7. Disgrace by J.M. Coetzee

Disgrace is one of those intelligently written novels with a narrator who you want to punch in the face. He's just the WORST. Coetzee's "hero" is David Lurie, a teacher of Romantic poetry in Cape Town, who's involved in an "affair" with his student. When the affair ends in him leaving in disgrace, however, he's forced to confront himself and his strained relationship with his daughter. Just kidding. He spends the rest of the novel avoiding confronting these things, while Coetzee explores the toxic nature of white male privilege in South Africa.

8. Orlando by Virginia Woolf

You know how it is. One minute you're a young English nobleman talking to Queen Elizabeth I. The next minute you wake up to find that you've become a woman overnight. Also you're immortal. Maybe you don't know how it is, but Virginia Woolf's Orlando certainly does. This book is both playful and heartfelt, filled with humor and wit, and Woolf seems to have figured out that gender is a social construct a few years before everybody else did. It might take Orlando an extra century or so, but he/she comes of age eventually, finding an identity for themselves that exists beyond gender. 

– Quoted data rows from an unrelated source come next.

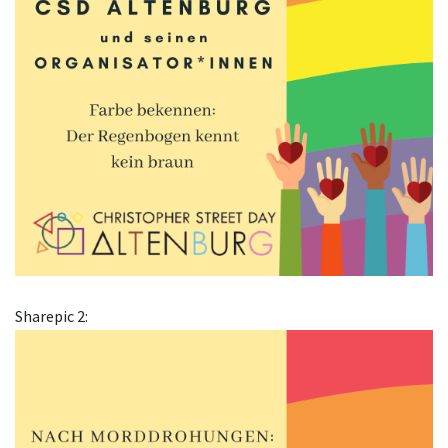
Sharepic 2: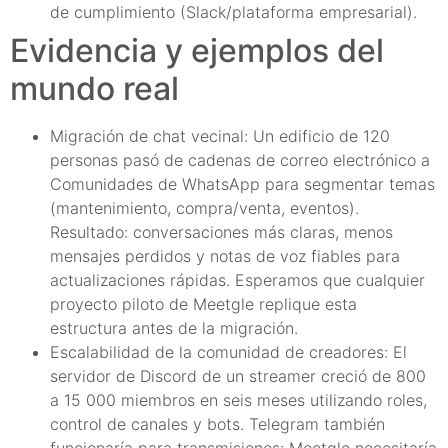
de cumplimiento (Slack/plataforma empresarial).
Evidencia y ejemplos del
mundo real
Migración de chat vecinal: Un edificio de 120
personas pasó de cadenas de correo electrónico a
Comunidades de WhatsApp para segmentar temas
(mantenimiento, compra/venta, eventos).
Resultado: conversaciones más claras, menos
mensajes perdidos y notas de voz fiables para
actualizaciones rápidas. Esperamos que cualquier
proyecto piloto de Meetgle replique esta
estructura antes de la migración.
Escalabilidad de la comunidad de creadores: El
servidor de Discord de un streamer creció de 800
a 15 000 miembros en seis meses utilizando roles,
control de canales y bots. Telegram también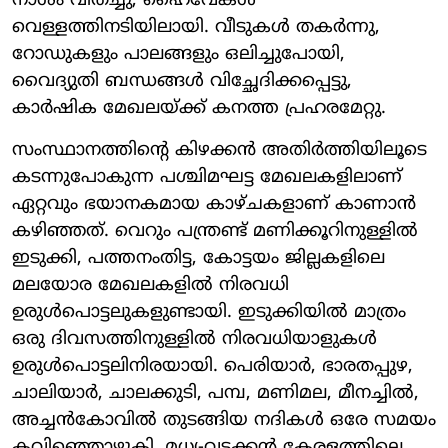
നാശം വിതച്ചു, ഹൈവേകൾ
വെള്ളത്തിനടിയിലായി. വീടുകൾ തകർന്നു,
റോഡുകളും പാലങ്ങളും ഒലിച്ചുപോയി,
വൈദ്യുതി ബന്ധങ്ങൾ വിച്ഛേദിക്കപ്പെട്ടു,
കാർഷിക മേഖലയ്ക്ക് കനത്ത പ്രഹരമേറ്റു.
സംസ്ഥാനത്തിന്റെ കിഴക്കൻ അതിർത്തിയിലൂടെ
കടന്നുപോകുന്ന പശ്ചിമഘട്ട മേഖലകളിലാണ്
ഏറ്റവും ഭയാനകമായ കാഴ്ചകളാണ് കാണാൻ
കഴിഞ്ഞത്. വെറും പന്ത്രണ്ട് മണിക്കൂറിനുള്ളിൽ
ഇടുക്കി, പത്തനംതിട്ട, കോട്ടയം ജില്ലകളിലെ
മലയോര മേഖലകളിൽ നിരവധി
ഉരുൾപൊട്ടലുകളുണ്ടായി. ഇടുക്കിയിൽ മാത്രം
ഒരു ദിവസത്തിനുള്ളിൽ നിരവധിയാളുകൾ
ഉരുൾപൊട്ടലിനിരയായി. പെരിയാർ, ഭാരതപ്പുഴ,
ചാലിയാർ, ചാലക്കുടി, പമ്പ, മണിമല, മീനച്ചിൽ,
അച്ചൻകോവിൽ തുടങ്ങിയ നദികൾ ഒരേ സമയം
കവിഞ്ഞൊഴുകി, മധ്യ-വടക്കൻ കേരളത്തിലെ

9. One Hundred Years of Solitude by Gabriel Garcia Marquez

One town, one family, one hundred years — in that time and space, Gabriel Garcia Marquez is able to explore just about every aspect of the human race. OK, so that might be a tad hyperbolic, but Marquez does do a beautiful job of finding the absurdity and the tragedy in all of his characters, and in building a world where myth and truth and thunderstorms of yellow flowers can all co-exist peacefully. But no matter the complexities of the town of Macondo, One Hundred Years of Solitude is never pompous, and always a joy to read.